I recently read some articles about green burials. These articles discussed a rising trend in people choosing to be buried in a way that doesn't add inorganic materials (embalming chemicals and metals from clothing and the casket) to the earth. Green burials are meant to return the body to the earth in as natural a state as possible. I know that sounds treehugger-ish and New Agey, but isn't that what is meant to happen when we die? Isn't it "Ashes to ashes, dust to dust," not "Unable to decompose due to chemicals"?

Having been raised Muslim, I have always been a bit horrified with "Western" burial practices. It seems wrong to have complete strangers handling the body of the deceased and to have them pumped full of chemicals and placed in an incredibly expensive box whose sole purpose is to rot in the ground.

I'll provide some perspective. My maternal grandmother passed away a few years ago.
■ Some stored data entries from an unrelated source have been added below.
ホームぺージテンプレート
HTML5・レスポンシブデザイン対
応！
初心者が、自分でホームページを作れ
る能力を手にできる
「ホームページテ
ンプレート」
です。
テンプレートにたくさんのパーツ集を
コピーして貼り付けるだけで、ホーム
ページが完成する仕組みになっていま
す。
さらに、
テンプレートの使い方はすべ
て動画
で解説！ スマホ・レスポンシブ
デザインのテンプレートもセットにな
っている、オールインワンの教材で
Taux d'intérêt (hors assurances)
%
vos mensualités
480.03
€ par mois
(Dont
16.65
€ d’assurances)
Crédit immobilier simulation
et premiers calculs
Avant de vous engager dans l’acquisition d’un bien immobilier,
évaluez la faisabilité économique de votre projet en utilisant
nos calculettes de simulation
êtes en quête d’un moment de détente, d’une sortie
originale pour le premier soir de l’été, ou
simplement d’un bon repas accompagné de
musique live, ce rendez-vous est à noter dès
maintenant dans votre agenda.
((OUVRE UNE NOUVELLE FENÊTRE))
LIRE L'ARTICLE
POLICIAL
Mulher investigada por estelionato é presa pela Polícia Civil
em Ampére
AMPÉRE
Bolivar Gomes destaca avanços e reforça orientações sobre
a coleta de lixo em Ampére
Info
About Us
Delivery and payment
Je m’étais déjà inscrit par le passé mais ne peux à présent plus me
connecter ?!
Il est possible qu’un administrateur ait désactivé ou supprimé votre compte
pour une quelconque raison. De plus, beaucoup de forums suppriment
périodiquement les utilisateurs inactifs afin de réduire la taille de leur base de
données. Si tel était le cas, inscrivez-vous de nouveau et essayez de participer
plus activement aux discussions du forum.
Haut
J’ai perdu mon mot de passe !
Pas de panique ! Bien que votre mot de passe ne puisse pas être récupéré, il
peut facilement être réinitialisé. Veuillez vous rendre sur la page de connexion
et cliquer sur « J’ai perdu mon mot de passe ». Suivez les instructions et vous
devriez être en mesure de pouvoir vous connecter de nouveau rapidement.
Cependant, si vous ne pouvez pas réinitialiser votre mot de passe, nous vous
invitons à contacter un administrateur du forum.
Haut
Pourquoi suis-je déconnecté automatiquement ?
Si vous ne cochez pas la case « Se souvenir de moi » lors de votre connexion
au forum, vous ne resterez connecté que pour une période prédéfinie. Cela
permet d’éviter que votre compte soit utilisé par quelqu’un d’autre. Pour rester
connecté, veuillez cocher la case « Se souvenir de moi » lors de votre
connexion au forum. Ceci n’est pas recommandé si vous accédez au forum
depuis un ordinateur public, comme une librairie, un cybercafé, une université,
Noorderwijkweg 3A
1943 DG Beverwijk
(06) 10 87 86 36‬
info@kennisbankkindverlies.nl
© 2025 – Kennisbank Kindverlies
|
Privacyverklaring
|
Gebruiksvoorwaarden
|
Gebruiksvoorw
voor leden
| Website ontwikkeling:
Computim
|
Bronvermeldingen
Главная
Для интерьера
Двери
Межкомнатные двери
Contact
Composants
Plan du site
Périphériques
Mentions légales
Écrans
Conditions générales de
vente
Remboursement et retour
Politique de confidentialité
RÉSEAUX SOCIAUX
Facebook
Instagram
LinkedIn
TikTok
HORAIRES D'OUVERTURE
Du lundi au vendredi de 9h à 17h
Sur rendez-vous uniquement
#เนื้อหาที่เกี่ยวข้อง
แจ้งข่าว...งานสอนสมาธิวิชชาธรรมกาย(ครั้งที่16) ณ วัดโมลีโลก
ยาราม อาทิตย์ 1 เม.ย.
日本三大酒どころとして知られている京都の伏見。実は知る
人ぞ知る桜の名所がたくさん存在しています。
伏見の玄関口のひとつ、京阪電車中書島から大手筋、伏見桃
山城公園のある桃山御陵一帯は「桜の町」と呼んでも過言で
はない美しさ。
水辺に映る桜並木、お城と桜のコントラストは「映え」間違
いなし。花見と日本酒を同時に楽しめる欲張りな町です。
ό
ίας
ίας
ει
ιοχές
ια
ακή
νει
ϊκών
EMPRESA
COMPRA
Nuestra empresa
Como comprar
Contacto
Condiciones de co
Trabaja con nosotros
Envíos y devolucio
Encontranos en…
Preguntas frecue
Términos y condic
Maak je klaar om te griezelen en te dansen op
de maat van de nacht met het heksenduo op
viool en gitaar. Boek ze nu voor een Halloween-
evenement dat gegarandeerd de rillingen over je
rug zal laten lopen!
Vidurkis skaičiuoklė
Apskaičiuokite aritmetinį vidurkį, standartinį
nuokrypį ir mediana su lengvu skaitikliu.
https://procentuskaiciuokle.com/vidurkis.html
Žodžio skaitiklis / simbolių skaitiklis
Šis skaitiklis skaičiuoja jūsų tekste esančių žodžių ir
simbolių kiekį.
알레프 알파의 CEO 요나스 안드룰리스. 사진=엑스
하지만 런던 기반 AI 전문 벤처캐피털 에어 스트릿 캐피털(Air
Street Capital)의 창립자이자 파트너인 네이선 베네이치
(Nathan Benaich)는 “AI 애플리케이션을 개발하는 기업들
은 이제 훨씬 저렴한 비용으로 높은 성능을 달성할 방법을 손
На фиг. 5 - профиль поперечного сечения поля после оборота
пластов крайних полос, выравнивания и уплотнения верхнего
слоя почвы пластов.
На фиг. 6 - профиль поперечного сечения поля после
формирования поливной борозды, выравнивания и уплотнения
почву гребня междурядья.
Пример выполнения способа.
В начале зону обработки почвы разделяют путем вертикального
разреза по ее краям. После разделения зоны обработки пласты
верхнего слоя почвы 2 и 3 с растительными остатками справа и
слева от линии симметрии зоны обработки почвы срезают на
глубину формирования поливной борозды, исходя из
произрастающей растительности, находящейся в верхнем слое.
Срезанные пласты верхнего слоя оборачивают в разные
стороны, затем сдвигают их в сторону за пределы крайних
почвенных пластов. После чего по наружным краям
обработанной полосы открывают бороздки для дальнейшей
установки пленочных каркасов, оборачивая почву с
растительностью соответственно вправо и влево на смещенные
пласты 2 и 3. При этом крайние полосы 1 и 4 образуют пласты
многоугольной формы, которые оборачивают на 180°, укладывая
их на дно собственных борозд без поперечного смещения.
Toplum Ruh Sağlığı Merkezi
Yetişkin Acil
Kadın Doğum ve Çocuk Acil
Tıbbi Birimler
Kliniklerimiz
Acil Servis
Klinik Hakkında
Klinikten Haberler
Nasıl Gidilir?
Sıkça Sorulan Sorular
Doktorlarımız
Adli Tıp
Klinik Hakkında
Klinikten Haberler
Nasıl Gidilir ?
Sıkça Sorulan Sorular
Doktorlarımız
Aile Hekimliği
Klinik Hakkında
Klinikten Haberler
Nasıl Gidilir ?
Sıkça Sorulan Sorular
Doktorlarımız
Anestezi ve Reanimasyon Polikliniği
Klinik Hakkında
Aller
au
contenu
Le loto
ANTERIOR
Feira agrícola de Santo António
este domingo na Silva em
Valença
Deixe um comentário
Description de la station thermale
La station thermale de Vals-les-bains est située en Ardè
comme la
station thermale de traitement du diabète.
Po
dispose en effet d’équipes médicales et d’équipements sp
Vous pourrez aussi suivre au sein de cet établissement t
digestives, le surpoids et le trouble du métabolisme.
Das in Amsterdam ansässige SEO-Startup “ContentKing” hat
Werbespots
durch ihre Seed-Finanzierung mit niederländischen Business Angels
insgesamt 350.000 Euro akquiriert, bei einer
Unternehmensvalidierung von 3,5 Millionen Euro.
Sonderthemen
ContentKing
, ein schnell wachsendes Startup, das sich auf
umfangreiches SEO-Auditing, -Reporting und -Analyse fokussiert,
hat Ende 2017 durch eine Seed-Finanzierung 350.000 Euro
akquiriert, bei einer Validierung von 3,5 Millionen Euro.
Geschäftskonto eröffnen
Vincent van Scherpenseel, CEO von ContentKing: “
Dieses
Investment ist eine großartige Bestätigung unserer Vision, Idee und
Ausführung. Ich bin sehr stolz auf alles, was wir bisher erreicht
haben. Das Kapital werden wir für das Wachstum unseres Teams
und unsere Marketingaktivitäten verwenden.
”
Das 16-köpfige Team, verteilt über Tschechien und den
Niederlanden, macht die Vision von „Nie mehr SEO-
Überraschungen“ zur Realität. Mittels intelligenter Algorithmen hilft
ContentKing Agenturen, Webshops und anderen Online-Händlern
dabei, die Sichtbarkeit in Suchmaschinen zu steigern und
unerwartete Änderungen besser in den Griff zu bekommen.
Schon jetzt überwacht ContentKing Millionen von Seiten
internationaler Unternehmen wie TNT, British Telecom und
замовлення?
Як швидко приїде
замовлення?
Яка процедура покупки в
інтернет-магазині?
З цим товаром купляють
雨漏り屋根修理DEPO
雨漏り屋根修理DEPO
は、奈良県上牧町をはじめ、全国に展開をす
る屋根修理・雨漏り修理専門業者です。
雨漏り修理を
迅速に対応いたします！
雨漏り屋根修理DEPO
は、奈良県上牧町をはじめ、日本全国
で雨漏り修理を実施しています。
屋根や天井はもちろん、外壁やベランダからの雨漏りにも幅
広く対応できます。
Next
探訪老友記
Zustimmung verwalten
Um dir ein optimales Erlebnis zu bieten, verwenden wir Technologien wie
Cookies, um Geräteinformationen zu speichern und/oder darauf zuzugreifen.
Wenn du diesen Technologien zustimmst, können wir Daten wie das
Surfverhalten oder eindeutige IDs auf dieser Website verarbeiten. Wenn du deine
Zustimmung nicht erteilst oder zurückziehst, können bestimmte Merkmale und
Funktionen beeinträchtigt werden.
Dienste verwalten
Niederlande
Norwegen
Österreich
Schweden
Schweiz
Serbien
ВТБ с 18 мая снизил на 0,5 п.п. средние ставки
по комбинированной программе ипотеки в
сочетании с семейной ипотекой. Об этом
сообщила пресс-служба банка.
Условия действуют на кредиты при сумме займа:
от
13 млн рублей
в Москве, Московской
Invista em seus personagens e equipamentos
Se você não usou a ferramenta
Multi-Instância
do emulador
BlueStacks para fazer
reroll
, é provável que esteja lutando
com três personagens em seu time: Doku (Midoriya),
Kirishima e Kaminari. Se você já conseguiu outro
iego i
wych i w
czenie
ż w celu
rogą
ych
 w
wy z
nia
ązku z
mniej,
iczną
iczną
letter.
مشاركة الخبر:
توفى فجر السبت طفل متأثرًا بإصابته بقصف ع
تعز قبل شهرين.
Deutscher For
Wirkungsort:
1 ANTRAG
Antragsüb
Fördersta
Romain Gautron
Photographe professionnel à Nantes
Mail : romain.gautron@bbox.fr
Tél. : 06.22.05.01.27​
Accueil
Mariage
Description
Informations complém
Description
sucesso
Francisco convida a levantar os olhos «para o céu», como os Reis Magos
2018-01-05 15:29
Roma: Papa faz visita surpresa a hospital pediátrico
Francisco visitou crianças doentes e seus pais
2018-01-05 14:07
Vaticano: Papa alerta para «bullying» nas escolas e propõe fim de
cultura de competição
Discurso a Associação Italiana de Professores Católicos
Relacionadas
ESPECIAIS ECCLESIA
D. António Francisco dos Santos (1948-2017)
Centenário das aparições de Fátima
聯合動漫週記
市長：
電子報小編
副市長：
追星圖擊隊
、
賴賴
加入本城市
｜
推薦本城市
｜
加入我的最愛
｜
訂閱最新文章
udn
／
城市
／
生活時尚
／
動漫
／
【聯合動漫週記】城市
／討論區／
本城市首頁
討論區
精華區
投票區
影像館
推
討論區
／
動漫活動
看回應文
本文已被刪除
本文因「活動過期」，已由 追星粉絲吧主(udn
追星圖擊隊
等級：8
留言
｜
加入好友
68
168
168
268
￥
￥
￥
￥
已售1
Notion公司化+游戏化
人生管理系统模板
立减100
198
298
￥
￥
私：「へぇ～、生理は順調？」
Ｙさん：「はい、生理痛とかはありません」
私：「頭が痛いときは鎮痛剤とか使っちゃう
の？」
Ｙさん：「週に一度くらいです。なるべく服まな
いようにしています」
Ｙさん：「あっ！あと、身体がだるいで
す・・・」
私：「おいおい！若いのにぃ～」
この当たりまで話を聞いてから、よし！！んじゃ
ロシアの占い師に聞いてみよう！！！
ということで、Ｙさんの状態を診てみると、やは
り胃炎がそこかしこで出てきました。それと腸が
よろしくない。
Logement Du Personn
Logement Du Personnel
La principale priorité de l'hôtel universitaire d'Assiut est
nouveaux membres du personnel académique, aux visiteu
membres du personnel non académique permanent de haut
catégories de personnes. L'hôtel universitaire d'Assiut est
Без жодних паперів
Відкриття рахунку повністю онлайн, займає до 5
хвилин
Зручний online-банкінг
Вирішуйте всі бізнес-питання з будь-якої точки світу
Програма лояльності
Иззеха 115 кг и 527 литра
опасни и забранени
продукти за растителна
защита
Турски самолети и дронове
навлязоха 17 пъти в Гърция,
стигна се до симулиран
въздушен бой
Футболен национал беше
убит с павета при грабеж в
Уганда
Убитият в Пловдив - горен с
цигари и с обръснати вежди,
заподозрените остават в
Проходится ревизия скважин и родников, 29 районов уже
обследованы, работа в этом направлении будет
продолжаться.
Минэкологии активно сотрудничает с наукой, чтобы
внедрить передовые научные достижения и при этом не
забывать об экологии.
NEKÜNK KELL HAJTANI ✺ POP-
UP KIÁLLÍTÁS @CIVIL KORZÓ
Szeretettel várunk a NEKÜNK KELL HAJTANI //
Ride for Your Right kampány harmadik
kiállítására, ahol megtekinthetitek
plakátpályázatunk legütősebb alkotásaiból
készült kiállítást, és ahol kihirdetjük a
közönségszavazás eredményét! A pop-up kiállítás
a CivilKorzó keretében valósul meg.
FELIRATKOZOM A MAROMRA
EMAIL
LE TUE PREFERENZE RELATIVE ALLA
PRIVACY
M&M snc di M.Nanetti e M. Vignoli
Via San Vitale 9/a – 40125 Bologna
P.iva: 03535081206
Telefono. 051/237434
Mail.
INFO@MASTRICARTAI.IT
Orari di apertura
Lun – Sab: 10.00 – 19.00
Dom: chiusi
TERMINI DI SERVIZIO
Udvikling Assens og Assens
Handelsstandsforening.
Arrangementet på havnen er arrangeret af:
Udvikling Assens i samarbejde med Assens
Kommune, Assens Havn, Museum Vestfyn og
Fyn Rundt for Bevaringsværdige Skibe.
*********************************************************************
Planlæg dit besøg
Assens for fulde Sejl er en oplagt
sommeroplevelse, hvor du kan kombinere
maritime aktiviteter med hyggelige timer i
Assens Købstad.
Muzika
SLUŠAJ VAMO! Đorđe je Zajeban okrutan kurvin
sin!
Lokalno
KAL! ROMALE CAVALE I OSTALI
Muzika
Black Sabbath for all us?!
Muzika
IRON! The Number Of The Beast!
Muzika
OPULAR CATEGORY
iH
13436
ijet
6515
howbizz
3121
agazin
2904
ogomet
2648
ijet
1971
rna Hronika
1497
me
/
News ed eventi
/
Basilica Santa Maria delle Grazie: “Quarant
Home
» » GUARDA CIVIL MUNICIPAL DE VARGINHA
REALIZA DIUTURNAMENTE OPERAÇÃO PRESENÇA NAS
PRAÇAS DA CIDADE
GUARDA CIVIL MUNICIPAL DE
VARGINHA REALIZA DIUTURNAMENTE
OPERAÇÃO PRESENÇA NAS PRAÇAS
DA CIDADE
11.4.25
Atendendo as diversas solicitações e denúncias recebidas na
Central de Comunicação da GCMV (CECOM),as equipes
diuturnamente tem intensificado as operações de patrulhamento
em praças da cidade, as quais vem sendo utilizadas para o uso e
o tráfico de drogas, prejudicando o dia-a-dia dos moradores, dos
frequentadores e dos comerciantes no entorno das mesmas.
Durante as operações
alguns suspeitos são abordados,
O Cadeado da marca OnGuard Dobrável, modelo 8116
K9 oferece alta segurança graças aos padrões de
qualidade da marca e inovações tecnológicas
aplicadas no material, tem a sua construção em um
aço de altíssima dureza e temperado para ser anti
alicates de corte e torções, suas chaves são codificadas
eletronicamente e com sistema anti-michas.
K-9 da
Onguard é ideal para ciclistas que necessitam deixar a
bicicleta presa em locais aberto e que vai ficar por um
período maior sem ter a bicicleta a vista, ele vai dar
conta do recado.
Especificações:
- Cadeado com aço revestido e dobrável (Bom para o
She lived with my family, so I spent most of my life with her in the house. I was devastated when she passed. She died early in the morning at home, with my aunt at her bedside. The funeral took place the day that she died, as per her wishes, and only female family members handled her body. No stranger touched her. Her body was handled with love and respect by people who cared for her. Her daughters and several of her granddaughters washed her body, which was always covered with a cloth, and wrapped her in a plain white cotton shroud. She was then placed in a simple pine coffin that had wooden pegs to hold it shut. (In Guyana, they don't use the coffin. The body is placed directly in the ground. I believe we were required to use a coffin here.) There were no chemicals involved. We used only water and camphor to bathe her.

I was surprised to find that doing this wasn't as hard as I thought it would be. There were no tears while we prepared her. We spoke to her and let her know we loved her and were abiding by her final requests by laying her to rest as her religion dictated. It was like saying a final goodbye. After a short religious ceremony, she was buried in a Muslim burial ground before the sun set.

As I understand it, "Western" burials involve embalmers, funeral homes, and expensive coffins. I couldn't fathom having my loved ones handled by complete strangers in death. I wouldn't want that for me. When my paternal grandmother passed away in January, I had to explain to the nurse (who was removing the covers from my grandmother) that we do not expose the deceased's body out of respect. She was very accommodating, but I was surprised that this wasn't the norm.

Even if my family wasn't Muslim, I would still want to have a green burial. Am I alone in this? Has my upbringing caused me to think like this? I'm curious.